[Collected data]

================

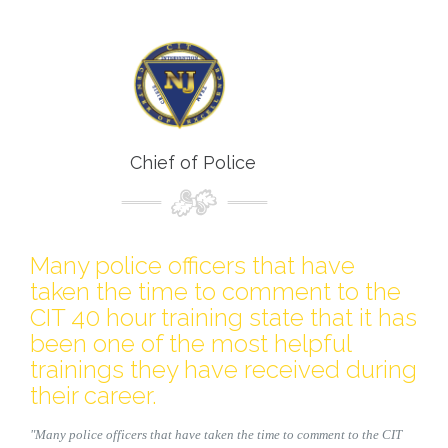
Chief of Police
Many police officers that have
taken the time to comment to the
CIT 40 hour training state that it has
been one of the most helpful
trainings they have received during
their career.
"Many police officers that have taken the time to comment to the CIT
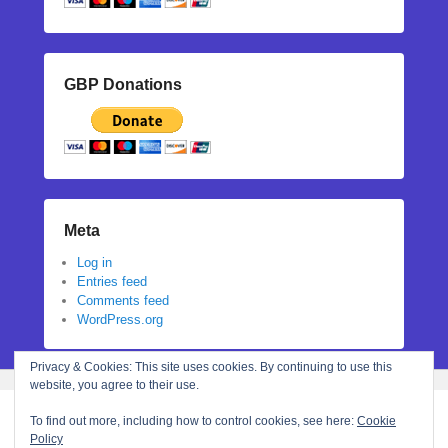
GBP Donations
Meta
Log in
Entries feed
Comments feed
WordPress.org
Privacy & Cookies: This site uses cookies. By continuing to use this
website, you agree to their use.
To find out more, including how to control cookies, see here:
Cookie
Policy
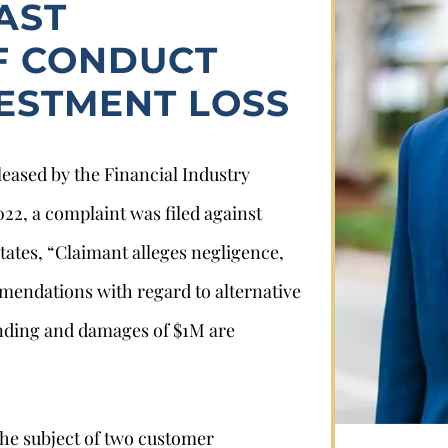
AST
F CONDUCT
VESTMENT LOSS
leased by the Financial Industry
22, a complaint was filed against
Stephan Louviere
ates, “Claimant alleges negligence,
mendations with regard to alternative
.louviere@wolperlawfirm.com
ending and damages of $1M are
855.453.8618
he subject of two customer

================

WHAT YOU ARE ASKED TO DO - Reproduce exactly, with no pictures, the lines above from the one holding "website, you agree to their use." to the one holding "Stephan Louviere", inclusive.

RESPONSE TO THIS TASK -
website, you agree to their use.
To find out more, including how to control cookies, see here:
Cookie
Policy
AST
F CONDUCT
VESTMENT LOSS
leased by the Financial Industry
22, a complaint was filed against
Stephan Louviere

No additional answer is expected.